Den Abschlussfall, die große Verschwörung, entwickelt jede Spielleitung aufgrund des Kampagnenverlaufs selbst. Es ist also kein Spoiler, wenn ich verrate, wie es bei uns gelaufen ist.
Theodora Brathwaite plante, die Queen bei einer öffentlichen Veranstaltung zu entblößen. Sie sorgte dafür, dass Victoria ein bestimmtes Kleid trug, das mit einer Chemikalie bespritzt durchsichtig würde. Die Queen stünde nackt vor allen Leuten, die Welt würde über sie, ihr Empire und ihre Untertanen lachen.
Kurz, die Kampagnenstruktur hat für uns großartig funktioniert. Nicht so glücklich war ich mit ihrem mechanischen Auslöser, nämlich hohen Würfelergebnissen bei einem bestimmten Spielzug.

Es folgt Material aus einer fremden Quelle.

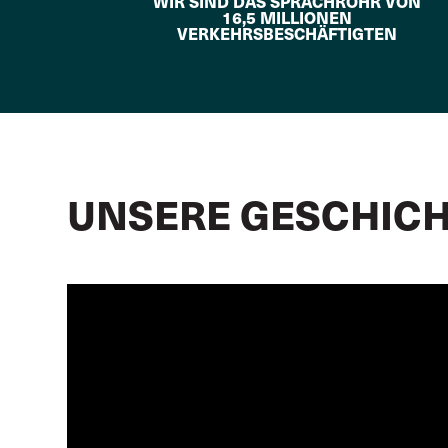
WIR SIND DAS SPRACHROHR VON
16,5 MILLIONEN
VERKEHRSBESCHÄFTIGTEN
UNSERE GESCHIC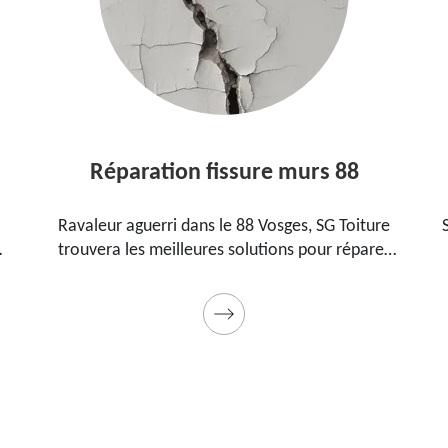
Réparation fissure murs 88
Ravaleur aguerri dans le 88 Vosges, SG Toiture
trouvera les meilleures solutions pour réparer
les fissures sur vos murs. Utilise des produits de
.
qualité et des matériels professionnels. Travaux
garantis décennaux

Das Voranschreiten der Kampagne sollte meines Erachtens nicht vollständig dem Zufall überlassen sein. Mit Pech passiert über mehrere Sessions hinweg auch mal gar nichts.
Ist es gruselig?
Ob The Between gruselig ist, können letztlich wohl nur die Spieler beantworten, aber ein paar Anmerkungen habe ich als Spielleiter auch.
Mir selbst fällt es schwer, übernatürliche Erscheinungen über einen gewissen Punkt hinaus ernst zu nehmen. Insofern bin ich wohl nicht der ideale Spielleiter für ein Horror-Spiel. Auch glaube ich, dass Spielende sich nicht richtig vor einem Vampir gruseln werden, dessen Geschichte sie gerade selbst aus merkwürdigen Hinweisen konstruiert haben.
Die Freiheit, die The Between den Spielenden lässt, fördert darüber hinaus bisweilen den Rückgriff auf Absurditäten, wenn ihnen gerade nichts Konkreteres einfällt. Und die Leitung steht dann vor der Frage, ob sie mit den Ideen der Spielenden mitgehen oder sie ausbremsen soll.
Dennoch hat The Between auch bei uns gruselige Momente gehabt. Manchmal waren es die Beschreibungen der Spielenden, wenn sie okkulte oder ghulische Aktivitäten ihrer Figuren schilderten. Oft auch ergaben sie sich aus möglichen üblen Wendungen missglückter Würfe.
Die Spielenden können nämlich ein negatives Ergebnis abwenden, indem sie eine von zehn „Masken aufsetzen“, die sie zugleich verpflichten, etwa ein finsteres Geheimnis aus ihrer Vergangenheit zu erzählen. Und weil das so ist, kann und muss die Spielleitung gegenhalten, mit tausend Toden und Verstümmelung drohen, die durch eine Maske dann in letzter Sekunde abgewendet werden.
Mit der letzten Maske allerdings scheidet eine Figur aus dem Spiel aus. Dieses Schicksal traf unsere Amerikanerin, die dauerhaft zur Grizzlybärin wurde und als solche in den Sherwood Forest entfloh. Immerhin bekam Nicole so die Gelegenheit, ein weiteres Klassenbuch auszuprobieren. Als Medium und Zauberin Fiona O’Rourke konnte sie dämonische Mächte für ihre Zwecke einspannen.
The Between ist ein aufregendes, innovatives Rollenspiel. Ich persönlich halte die ungewöhnlichen, in die Kampagne eng eingebundenen Playbooks für seine größte Stärke.